FDRMFL: Multimodal Federated Feature Extraction Model Based on Information Maximization and Contrastive Learning

Abstract

We propose FDRMFL, a task-driven multimodal feature extraction framework for federated regression under non-IID data distributions. Extracting predictive features from high-dimensional multimodal inputs is particularly challenging in this setting: data cannot leave each client, local samples are scarce and heterogeneously distributed, and unsupervised dimensionality reduction discards task-relevant information while federated training introduces representation drift across communication rounds. FDRMFL addresses these challenges through a unified four-term local objective: MSE prediction loss, a correlation-based mutual information surrogate that preserves dependence between the fused representation and the continuous target, a symmetric KL penalty that aligns cross-modal latent distributions before fusion, and an InfoNCE-style contrastive loss that anchors local representations to the global consensus.
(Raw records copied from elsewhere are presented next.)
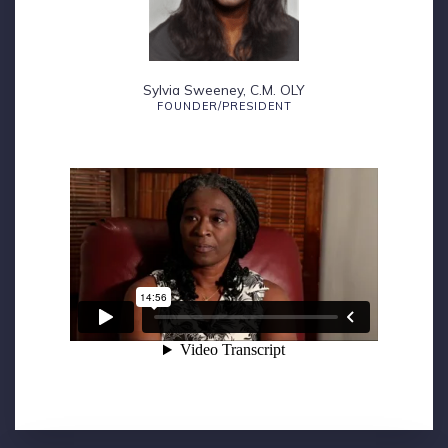
Sylvia Sweeney, C.M. OLY
FOUNDER/PRESIDENT
Founder’s Perspective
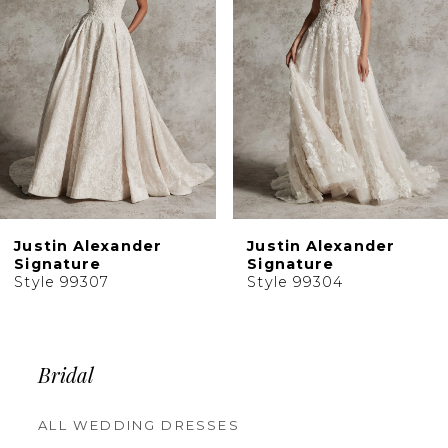
4
5
Justin Alexander
Justin Alexander
Signature
Signature
Style 99304
Style 99303
Bridal
ALL WEDDING DRESSES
Experiments on three synthetic and two real-world near-infrared spectroscopy datasets under non-IID federated partitions, with comprehensive ablation and sensitivity analyses, demonstrate that each component contributes to the framework's effectiveness. FDRMFL reduces mean MSE by 33.8% relative to the best traditional baseline (PCA) and by 43.0% relative to VAE in simulation, and attains the lowest overall mean MSE among six federated algorithms including FedAvg, FedProx, MOON, SCAFFOLD, and FedBN.